## Data organizer

This notebook allows a user to specify a folder containing OPT data with different fluorescence and transmission files and it organizes the files into stacks and outputs them as tiff and hdf5.

In [4]:
# USE THIS TO INSTALL MISSING PACKAGES
import sys
!conda install --yes --prefix {sys.prefix} pandas

Collecting package metadata (current_repodata.json): ...working... done
Solving environment: ...working... done

## Package Plan ##

  environment location: C:\Users\lchen\AppData\Local\Continuum\anaconda3

  added / updated specs:
    - pandas


The following packages will be downloaded:

    package                    |            build
    ---------------------------|-----------------
    certifi-2019.6.16          |           py37_1         156 KB
    conda-4.7.10               |           py37_0         3.0 MB
    pandas-0.25.0              |   py37ha925a31_0         9.8 MB
    ------------------------------------------------------------
                                           Total:        13.0 MB

The following NEW packages will be INSTALLED:

  pandas             pkgs/main/win-64::pandas-0.25.0-py37ha925a31_0

The following packages will be UPDATED:

  certifi                                  2019.6.16-py37_0 --> 2019.6.16-py37_1
  conda                                      

In [6]:
import os
import pandas as pd

import numpy as np
import h5py

### User input
Set path and indicators that LabView inserts into file names.

In [9]:
given_path = 'D:\\VHIR_july\AP2'

fluor_indicator = 'fluor' # string shared in names of all fluorescent data 
bkgd_indicator = 'bkgd' # string indicating flat-field transmission background image
dark_indicator = 'dark'# string indicating dark-field transmission background image

# Based on LabView naming conventions, what user named each dataset, usually either filter or staining
filter_start = 'T0_'
filter_end = '_View'

### Stand-alone code

Reads in and identifies files.

In [10]:
# March through file structure and collect all files
file_set = []
for path, dirs, files in os.walk(given_path):
    for f in files:
        file_set.append(path+"\\"+f)
        
# Collect only .tif files
tiff_pd = pd.DataFrame({"FileName":[s for s in file_set if '.tif' in s]})

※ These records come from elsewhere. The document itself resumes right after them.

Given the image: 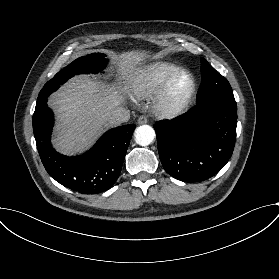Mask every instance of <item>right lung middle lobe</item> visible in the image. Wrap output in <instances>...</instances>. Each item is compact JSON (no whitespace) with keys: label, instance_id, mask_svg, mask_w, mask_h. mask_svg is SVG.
Segmentation results:
<instances>
[{"label":"right lung middle lobe","instance_id":"obj_1","mask_svg":"<svg viewBox=\"0 0 279 279\" xmlns=\"http://www.w3.org/2000/svg\"><path fill=\"white\" fill-rule=\"evenodd\" d=\"M105 56L106 55L102 53H93L74 60L44 85L39 93L37 101L46 99L52 92L56 91L60 85L74 75L80 73H98L102 71L108 62Z\"/></svg>","mask_w":279,"mask_h":279}]
</instances>
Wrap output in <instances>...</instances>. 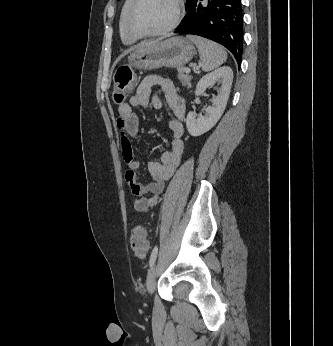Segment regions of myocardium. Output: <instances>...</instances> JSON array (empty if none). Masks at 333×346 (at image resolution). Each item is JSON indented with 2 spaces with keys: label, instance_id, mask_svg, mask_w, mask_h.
Wrapping results in <instances>:
<instances>
[{
  "label": "myocardium",
  "instance_id": "1",
  "mask_svg": "<svg viewBox=\"0 0 333 346\" xmlns=\"http://www.w3.org/2000/svg\"><path fill=\"white\" fill-rule=\"evenodd\" d=\"M141 0H132V3L128 9L126 19H125V27L129 34L135 36V37H156L165 35L172 30H174L180 23L183 14H184V3L183 0H174L175 4V15L172 20V22L165 28L157 31H142L140 29H137L133 24V16L135 13L136 8L138 7Z\"/></svg>",
  "mask_w": 333,
  "mask_h": 346
}]
</instances>
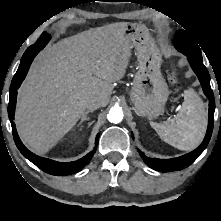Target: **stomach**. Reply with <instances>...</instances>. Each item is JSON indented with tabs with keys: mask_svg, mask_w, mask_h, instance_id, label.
Instances as JSON below:
<instances>
[{
	"mask_svg": "<svg viewBox=\"0 0 221 221\" xmlns=\"http://www.w3.org/2000/svg\"><path fill=\"white\" fill-rule=\"evenodd\" d=\"M125 35L135 49L139 67L130 92L131 101L138 115L156 118L163 113L169 96L167 83L160 71L162 54L142 26L129 24Z\"/></svg>",
	"mask_w": 221,
	"mask_h": 221,
	"instance_id": "obj_1",
	"label": "stomach"
}]
</instances>
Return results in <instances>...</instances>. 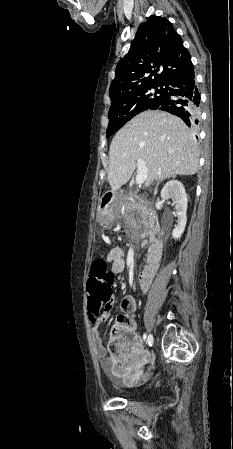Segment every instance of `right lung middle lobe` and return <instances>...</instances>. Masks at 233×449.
I'll return each mask as SVG.
<instances>
[{"label":"right lung middle lobe","mask_w":233,"mask_h":449,"mask_svg":"<svg viewBox=\"0 0 233 449\" xmlns=\"http://www.w3.org/2000/svg\"><path fill=\"white\" fill-rule=\"evenodd\" d=\"M167 93L166 84H152L111 99L106 137L111 136L134 116L159 106Z\"/></svg>","instance_id":"obj_1"}]
</instances>
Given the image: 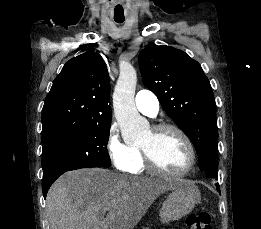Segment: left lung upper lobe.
Wrapping results in <instances>:
<instances>
[{
    "label": "left lung upper lobe",
    "mask_w": 261,
    "mask_h": 229,
    "mask_svg": "<svg viewBox=\"0 0 261 229\" xmlns=\"http://www.w3.org/2000/svg\"><path fill=\"white\" fill-rule=\"evenodd\" d=\"M144 85L192 141L201 170L217 157L216 105L200 64L170 46L148 45L138 57Z\"/></svg>",
    "instance_id": "left-lung-upper-lobe-1"
}]
</instances>
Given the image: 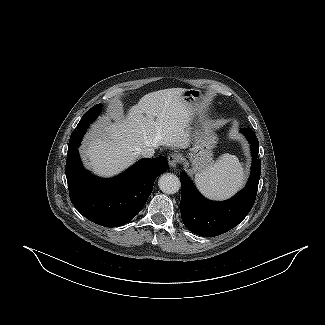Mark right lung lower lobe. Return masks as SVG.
<instances>
[{"mask_svg":"<svg viewBox=\"0 0 325 325\" xmlns=\"http://www.w3.org/2000/svg\"><path fill=\"white\" fill-rule=\"evenodd\" d=\"M86 129L73 131L69 140L66 178L70 200L84 217L96 224L124 225L144 207L155 179L167 170V160L163 156L142 159L117 177L97 178L83 168L78 153Z\"/></svg>","mask_w":325,"mask_h":325,"instance_id":"obj_1","label":"right lung lower lobe"}]
</instances>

# Identify fluorescence vs transmission
tiff_pd['image_type']= ['fluor' if fluor_indicator in s else 'trans' for s in tiff_pd.FileName]

# Identify transmission bright-field and dark-field data
tiff_pd.loc[(tiff_pd['image_type']=='trans') & 
            (tiff_pd['FileName'].str.contains(bkgd_indicator)), 'image_type'] = 'trans_bkgd'
tiff_pd.loc[(tiff_pd['image_type']=='trans') & 
            (tiff_pd['FileName'].str.contains(dark_indicator)), 'image_type'] = 'trans_dark'

# Get filter name 
tiff_pd['filter_name'] =  [s[s.find(filter_start)+len(filter_start):s.find(filter_end)] for s in tiff_pd.FileName]
tiff_pd.loc[(tiff_pd['image_type']=='trans') , 'filter_name'] = 'trans'
tiff_pd.loc[(tiff_pd['image_type']=='trans_bkgd') , 'filter_name'] = 'trans_bkgd'
tiff_pd.loc[(tiff_pd['image_type']=='trans_dark') , 'filter_name'] = 'trans_dark'

Creates input directory and saves HDF5 files and tiff stacks for reconstruction algorithm.

*Future work: Checks pixel-modes in files to ensure transmission, background, and fluorescence files were properly labelled by user - if there is an anomaly, program doesn't create input stacks and asks user to manually create them.*

In [11]:
# Create input and output directories
dirInput = 'input'
 
try:
    # Creates directory
    os.mkdir(given_path+"\\"+dirInput)
    print("Directory " , dirInput ,  " created ") 
except FileExistsError:
    print("Directory " , dirInput ,  " already exists")
    


Directory  input  already exists


In [12]:
# Output data
import matplotlib.pyplot as plt
from tifffile import imsave

filter_set = list(set(tiff_pd['filter_name']))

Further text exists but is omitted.